### WORKING DATA
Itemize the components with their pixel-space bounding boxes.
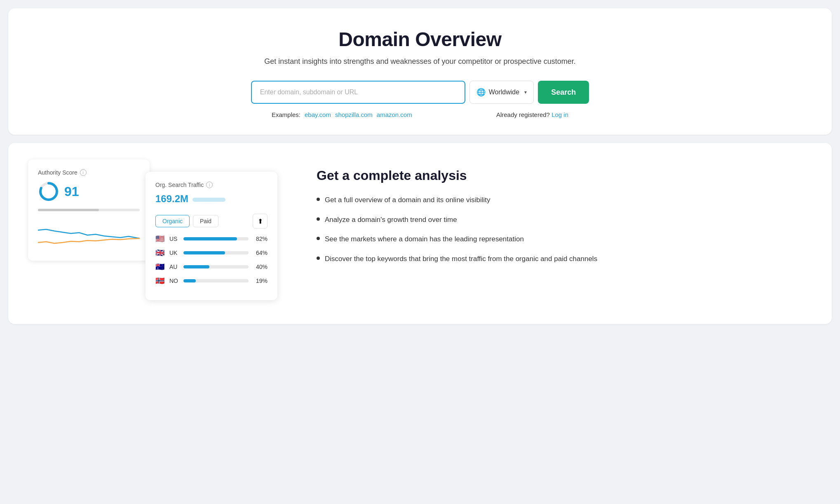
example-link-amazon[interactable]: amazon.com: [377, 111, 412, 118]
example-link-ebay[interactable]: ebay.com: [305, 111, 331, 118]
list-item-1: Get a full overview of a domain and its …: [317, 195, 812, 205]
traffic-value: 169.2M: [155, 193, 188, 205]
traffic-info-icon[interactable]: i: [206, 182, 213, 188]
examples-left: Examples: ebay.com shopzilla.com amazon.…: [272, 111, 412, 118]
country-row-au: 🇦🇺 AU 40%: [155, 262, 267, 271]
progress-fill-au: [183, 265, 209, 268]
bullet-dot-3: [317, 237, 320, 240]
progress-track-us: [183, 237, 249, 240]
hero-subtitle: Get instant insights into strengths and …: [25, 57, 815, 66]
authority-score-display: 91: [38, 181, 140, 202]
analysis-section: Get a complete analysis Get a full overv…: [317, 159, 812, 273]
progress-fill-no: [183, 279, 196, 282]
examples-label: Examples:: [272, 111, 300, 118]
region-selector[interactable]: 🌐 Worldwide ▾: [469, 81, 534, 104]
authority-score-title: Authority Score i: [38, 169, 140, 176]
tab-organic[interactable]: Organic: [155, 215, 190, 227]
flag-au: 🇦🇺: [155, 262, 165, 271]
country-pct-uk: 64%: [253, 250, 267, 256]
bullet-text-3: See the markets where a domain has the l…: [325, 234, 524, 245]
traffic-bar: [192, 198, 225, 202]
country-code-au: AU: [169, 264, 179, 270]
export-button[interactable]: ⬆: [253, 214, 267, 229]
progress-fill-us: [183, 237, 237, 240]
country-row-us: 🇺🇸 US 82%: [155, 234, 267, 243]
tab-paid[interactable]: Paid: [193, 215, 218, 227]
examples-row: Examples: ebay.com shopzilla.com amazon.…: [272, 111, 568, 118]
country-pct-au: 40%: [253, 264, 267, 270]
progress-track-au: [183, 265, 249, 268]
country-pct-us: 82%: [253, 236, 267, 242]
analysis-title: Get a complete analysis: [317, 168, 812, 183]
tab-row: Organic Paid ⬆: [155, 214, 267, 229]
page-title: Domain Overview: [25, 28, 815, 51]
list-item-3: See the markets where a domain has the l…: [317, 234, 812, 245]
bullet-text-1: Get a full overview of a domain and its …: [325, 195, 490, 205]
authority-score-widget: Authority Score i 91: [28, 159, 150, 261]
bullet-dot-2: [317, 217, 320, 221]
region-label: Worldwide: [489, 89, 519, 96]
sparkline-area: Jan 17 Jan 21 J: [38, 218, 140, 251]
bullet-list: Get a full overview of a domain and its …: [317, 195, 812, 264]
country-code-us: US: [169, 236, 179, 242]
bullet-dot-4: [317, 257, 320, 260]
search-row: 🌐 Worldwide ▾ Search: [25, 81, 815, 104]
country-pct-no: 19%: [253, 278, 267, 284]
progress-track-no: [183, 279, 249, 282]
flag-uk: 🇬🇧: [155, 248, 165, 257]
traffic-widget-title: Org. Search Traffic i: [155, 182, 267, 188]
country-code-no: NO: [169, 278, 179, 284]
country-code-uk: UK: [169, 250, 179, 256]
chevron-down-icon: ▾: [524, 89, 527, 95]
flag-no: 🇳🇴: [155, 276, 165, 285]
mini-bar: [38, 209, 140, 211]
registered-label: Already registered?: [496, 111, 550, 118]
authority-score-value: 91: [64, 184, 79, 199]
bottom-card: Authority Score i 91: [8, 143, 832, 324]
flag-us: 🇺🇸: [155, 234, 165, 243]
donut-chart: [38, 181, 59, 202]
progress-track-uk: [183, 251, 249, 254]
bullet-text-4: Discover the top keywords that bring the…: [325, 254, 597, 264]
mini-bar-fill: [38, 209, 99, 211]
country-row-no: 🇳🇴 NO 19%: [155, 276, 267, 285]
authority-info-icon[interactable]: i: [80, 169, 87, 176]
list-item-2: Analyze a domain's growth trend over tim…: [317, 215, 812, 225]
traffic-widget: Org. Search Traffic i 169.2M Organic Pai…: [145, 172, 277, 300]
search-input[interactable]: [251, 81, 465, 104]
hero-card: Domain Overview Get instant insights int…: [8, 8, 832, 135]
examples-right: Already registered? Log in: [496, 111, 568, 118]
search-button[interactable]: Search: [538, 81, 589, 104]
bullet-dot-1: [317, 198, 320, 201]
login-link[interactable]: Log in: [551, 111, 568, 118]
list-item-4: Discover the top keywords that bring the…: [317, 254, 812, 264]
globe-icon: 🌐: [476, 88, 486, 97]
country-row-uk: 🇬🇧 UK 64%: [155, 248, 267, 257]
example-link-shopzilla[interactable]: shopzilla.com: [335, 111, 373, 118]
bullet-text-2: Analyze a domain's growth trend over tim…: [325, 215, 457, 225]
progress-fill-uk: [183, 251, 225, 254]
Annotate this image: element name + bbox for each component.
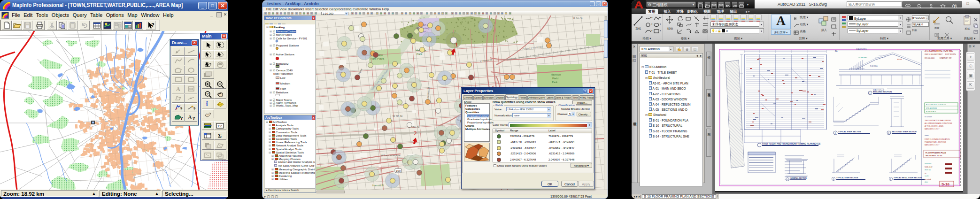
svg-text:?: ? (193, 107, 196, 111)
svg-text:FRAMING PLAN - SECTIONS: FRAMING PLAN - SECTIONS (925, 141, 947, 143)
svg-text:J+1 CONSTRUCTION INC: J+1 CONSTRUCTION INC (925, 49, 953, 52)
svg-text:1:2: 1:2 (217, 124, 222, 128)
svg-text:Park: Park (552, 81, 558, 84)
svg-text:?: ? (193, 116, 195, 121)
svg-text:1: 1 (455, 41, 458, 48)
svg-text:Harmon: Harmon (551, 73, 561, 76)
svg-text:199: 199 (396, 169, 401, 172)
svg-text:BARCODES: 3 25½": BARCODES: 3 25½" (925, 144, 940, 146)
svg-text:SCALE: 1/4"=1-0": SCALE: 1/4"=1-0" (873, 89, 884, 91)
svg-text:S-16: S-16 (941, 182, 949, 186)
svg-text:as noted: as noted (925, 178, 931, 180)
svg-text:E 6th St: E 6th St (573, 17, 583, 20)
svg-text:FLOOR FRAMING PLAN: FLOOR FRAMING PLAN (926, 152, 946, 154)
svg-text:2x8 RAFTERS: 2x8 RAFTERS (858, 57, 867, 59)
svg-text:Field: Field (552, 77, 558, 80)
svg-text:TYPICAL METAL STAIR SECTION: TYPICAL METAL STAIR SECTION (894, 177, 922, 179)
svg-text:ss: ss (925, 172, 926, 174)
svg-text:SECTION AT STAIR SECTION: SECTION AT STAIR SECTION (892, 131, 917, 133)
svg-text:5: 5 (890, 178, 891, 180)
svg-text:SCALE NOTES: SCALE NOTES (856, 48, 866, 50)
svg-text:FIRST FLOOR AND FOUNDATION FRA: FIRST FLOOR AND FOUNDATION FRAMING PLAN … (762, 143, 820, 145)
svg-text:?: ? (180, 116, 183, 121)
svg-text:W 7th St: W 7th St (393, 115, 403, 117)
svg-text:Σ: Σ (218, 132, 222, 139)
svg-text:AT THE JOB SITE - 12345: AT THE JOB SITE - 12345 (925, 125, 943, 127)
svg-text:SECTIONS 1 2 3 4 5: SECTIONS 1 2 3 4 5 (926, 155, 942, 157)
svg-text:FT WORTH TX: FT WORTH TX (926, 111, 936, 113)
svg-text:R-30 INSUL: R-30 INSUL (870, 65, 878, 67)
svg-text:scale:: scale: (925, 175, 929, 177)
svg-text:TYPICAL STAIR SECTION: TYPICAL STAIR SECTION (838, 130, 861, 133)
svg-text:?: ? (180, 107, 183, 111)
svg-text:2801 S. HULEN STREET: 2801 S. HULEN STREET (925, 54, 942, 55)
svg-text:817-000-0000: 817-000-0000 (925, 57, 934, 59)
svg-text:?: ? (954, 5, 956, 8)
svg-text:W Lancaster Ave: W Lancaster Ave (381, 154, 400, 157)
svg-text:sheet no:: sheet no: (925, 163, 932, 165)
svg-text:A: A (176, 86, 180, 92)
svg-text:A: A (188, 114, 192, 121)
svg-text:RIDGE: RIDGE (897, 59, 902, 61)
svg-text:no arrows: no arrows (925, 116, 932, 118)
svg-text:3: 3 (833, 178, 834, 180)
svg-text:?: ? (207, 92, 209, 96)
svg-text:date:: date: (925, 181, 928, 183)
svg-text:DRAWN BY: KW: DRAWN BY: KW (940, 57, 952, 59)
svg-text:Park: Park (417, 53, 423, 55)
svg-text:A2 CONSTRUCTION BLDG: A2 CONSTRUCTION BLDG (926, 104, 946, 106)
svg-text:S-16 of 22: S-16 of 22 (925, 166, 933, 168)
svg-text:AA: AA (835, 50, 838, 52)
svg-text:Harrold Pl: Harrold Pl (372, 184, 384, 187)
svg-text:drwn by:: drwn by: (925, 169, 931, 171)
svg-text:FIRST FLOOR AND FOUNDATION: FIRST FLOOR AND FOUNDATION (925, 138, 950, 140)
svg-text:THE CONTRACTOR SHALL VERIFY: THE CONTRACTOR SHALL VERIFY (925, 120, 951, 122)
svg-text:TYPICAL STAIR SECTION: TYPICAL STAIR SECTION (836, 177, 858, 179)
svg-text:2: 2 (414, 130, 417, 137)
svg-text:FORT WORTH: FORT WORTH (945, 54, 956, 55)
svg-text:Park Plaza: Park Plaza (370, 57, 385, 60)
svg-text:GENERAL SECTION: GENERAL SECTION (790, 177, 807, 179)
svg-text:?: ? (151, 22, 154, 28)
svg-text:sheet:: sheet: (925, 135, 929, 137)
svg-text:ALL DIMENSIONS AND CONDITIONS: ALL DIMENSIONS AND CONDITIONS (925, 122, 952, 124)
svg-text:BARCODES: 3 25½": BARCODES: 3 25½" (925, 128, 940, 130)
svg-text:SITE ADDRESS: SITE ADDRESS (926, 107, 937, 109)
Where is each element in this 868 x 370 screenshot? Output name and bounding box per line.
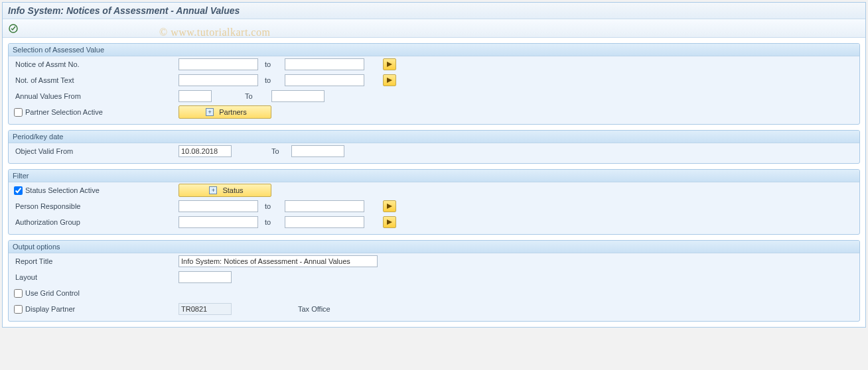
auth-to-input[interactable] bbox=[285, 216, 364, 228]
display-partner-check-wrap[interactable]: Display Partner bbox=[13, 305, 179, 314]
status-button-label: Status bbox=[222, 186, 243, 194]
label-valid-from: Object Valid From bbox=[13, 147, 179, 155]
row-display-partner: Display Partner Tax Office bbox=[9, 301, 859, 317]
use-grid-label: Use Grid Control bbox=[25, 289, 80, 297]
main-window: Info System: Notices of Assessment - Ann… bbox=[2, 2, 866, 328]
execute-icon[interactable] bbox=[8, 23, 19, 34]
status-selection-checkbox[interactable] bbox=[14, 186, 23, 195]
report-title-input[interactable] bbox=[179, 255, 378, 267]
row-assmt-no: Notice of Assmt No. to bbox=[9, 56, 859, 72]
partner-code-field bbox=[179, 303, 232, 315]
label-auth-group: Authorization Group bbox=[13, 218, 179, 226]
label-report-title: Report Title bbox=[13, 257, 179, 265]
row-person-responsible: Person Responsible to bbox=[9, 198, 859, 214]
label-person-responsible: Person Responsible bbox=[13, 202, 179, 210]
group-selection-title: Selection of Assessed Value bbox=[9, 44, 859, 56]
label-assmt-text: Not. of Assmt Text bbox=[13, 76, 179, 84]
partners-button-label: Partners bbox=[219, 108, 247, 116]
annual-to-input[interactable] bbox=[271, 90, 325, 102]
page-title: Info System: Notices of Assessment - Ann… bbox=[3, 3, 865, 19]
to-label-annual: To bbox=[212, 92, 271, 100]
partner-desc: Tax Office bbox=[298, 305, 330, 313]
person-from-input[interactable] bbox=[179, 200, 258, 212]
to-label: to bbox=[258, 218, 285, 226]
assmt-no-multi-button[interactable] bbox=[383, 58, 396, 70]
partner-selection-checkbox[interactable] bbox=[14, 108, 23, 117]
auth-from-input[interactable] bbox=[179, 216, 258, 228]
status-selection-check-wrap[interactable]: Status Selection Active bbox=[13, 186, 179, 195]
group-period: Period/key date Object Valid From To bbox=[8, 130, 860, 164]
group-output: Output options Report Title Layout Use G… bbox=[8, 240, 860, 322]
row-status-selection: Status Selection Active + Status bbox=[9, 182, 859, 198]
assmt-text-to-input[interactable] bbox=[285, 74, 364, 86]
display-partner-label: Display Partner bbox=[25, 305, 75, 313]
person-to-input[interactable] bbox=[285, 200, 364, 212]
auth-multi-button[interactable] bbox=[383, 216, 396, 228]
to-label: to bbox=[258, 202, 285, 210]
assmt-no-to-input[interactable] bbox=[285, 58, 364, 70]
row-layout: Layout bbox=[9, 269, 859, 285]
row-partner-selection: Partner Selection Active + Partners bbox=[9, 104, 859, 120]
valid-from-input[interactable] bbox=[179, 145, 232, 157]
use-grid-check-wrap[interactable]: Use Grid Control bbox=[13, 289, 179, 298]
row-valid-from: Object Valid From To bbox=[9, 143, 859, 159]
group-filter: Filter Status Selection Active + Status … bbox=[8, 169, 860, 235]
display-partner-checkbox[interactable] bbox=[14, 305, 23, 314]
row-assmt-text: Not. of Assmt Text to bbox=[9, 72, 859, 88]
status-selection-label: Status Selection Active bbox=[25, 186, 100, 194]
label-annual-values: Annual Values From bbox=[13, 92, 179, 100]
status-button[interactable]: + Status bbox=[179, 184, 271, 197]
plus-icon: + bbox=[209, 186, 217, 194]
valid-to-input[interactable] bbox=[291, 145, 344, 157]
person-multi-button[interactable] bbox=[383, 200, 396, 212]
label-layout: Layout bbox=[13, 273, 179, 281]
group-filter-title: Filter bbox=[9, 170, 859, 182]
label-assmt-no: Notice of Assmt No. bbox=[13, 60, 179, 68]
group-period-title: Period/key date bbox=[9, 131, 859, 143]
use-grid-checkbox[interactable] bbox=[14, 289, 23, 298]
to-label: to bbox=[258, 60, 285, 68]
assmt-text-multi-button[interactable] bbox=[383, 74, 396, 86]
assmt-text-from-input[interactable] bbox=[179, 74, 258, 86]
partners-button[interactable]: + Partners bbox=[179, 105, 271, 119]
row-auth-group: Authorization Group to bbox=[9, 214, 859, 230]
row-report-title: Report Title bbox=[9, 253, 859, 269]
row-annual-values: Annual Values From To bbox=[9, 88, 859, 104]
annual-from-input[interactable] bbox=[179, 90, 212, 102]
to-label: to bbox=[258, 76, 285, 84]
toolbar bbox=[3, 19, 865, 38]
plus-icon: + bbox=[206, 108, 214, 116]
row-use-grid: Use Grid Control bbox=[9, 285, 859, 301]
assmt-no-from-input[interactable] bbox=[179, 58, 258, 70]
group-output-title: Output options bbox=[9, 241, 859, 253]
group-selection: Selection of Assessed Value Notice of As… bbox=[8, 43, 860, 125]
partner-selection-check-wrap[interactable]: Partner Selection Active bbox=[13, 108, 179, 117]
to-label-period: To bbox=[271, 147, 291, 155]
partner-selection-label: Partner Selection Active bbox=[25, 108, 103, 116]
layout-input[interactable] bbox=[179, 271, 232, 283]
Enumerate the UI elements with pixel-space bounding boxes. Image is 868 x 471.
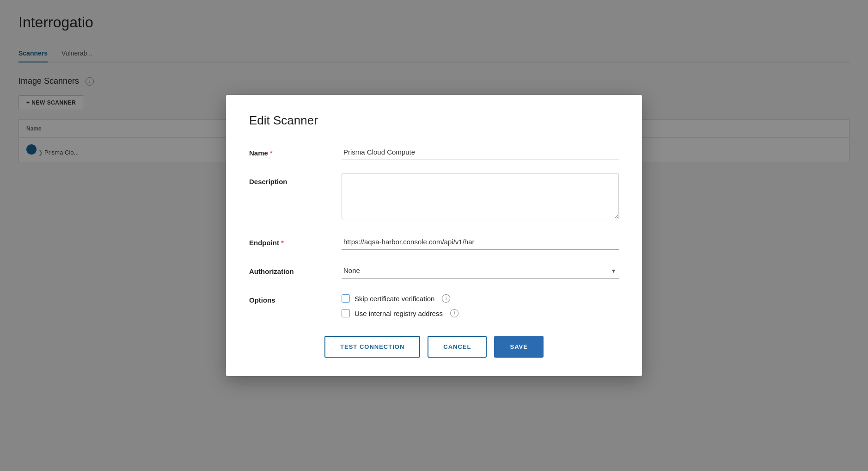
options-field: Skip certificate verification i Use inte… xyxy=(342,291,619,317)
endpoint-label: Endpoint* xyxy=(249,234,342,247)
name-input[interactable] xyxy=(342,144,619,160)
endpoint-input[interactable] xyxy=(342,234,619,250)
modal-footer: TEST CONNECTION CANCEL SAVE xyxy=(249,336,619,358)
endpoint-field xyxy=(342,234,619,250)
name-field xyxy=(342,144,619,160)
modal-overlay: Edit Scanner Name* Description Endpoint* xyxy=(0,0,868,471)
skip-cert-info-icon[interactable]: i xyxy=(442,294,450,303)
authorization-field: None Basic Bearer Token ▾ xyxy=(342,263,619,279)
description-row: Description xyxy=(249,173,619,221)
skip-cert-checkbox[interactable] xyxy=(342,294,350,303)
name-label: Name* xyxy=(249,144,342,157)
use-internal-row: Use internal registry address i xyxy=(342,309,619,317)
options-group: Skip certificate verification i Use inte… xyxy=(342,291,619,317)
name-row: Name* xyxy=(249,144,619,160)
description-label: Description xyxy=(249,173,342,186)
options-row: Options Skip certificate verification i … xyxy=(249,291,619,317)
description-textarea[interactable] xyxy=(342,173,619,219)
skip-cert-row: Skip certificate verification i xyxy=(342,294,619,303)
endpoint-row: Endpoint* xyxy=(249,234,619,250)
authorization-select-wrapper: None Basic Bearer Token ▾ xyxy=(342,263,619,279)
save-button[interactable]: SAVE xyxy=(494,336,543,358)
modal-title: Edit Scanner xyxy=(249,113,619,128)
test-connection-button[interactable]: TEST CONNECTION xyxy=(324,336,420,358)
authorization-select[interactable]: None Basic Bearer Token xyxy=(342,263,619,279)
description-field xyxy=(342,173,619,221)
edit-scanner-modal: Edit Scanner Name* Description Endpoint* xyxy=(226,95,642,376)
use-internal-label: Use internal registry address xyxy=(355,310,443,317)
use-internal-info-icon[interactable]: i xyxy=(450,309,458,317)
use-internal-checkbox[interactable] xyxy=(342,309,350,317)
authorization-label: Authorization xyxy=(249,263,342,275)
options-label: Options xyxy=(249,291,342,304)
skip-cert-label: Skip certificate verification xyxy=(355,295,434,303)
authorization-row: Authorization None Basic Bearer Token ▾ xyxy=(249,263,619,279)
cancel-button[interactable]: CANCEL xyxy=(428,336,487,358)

### REQUIREMENT
Show every line from the entries above in which the word "SAVE" appears.

### WRITTEN ANSWER
modal-footer: TEST CONNECTION CANCEL SAVE xyxy=(249,336,619,358)
save-button[interactable]: SAVE xyxy=(494,336,543,358)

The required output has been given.